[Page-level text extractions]
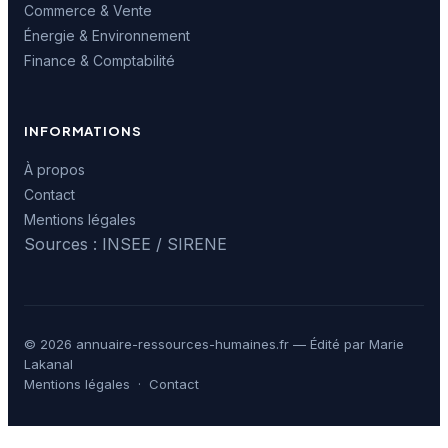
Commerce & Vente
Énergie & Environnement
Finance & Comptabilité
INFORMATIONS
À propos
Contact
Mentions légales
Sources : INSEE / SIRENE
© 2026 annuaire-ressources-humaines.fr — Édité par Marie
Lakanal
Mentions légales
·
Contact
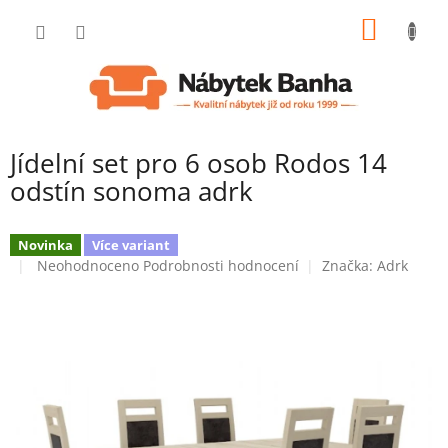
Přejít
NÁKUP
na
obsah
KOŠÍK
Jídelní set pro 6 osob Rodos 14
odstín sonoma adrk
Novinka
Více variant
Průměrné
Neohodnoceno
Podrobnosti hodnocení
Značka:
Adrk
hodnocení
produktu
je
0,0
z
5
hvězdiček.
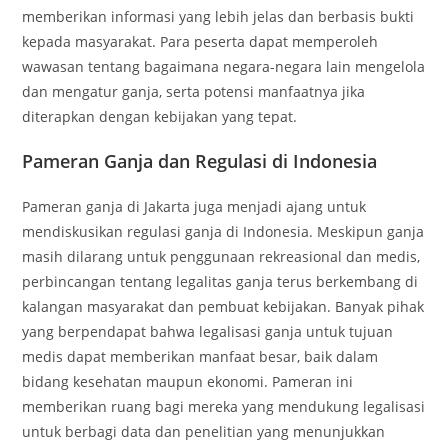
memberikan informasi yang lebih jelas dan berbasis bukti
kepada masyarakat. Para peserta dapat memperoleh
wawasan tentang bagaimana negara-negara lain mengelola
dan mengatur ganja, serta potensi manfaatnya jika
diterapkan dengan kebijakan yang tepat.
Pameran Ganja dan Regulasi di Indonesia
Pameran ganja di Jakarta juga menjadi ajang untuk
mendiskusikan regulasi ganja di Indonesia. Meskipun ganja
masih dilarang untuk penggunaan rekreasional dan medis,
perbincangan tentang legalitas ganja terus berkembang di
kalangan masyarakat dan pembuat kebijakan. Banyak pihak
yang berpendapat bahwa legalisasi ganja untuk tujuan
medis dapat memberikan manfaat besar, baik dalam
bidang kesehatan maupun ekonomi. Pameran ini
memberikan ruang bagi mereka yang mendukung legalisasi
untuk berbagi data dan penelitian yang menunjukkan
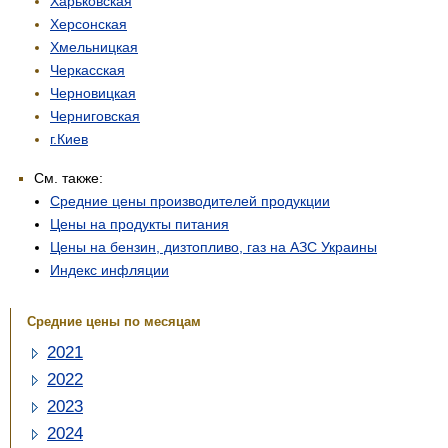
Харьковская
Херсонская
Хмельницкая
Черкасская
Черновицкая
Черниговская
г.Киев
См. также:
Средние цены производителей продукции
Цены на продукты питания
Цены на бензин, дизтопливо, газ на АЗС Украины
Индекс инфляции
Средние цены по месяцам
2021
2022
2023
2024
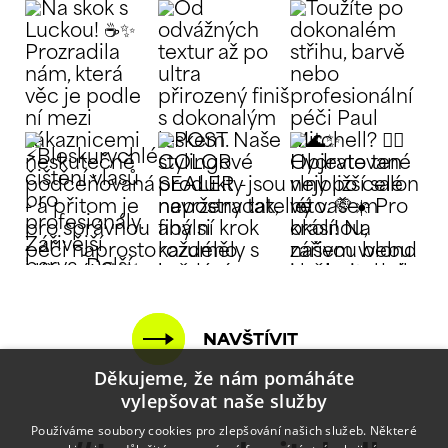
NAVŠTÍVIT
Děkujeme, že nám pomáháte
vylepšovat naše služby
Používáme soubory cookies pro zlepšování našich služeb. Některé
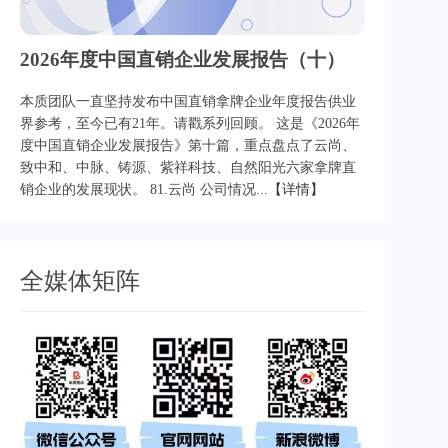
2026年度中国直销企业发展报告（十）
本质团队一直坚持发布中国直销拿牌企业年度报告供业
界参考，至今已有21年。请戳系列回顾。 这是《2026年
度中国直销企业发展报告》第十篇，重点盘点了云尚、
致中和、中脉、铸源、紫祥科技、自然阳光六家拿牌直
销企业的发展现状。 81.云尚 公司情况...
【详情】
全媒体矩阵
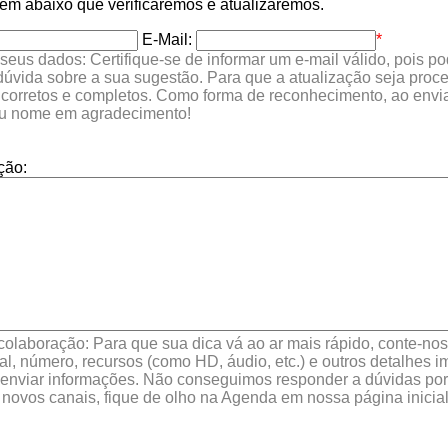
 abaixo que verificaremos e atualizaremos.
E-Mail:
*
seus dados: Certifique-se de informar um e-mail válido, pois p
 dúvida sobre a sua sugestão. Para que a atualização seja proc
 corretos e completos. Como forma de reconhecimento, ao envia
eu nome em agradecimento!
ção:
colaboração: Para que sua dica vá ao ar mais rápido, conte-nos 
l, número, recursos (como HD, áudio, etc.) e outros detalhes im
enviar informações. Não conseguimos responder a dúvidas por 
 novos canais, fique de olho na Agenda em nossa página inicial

**WORK INSTRUCTION**
Copy exactly the lines that begin with the one containing "l, número, recursos" and continue to the end of the records, both included, and nothing more.

**RESULT FOR THIS TASK**
l, número, recursos (como HD, áudio, etc.) e outros detalhes im
enviar informações. Não conseguimos responder a dúvidas por 
 novos canais, fique de olho na Agenda em nossa página inicial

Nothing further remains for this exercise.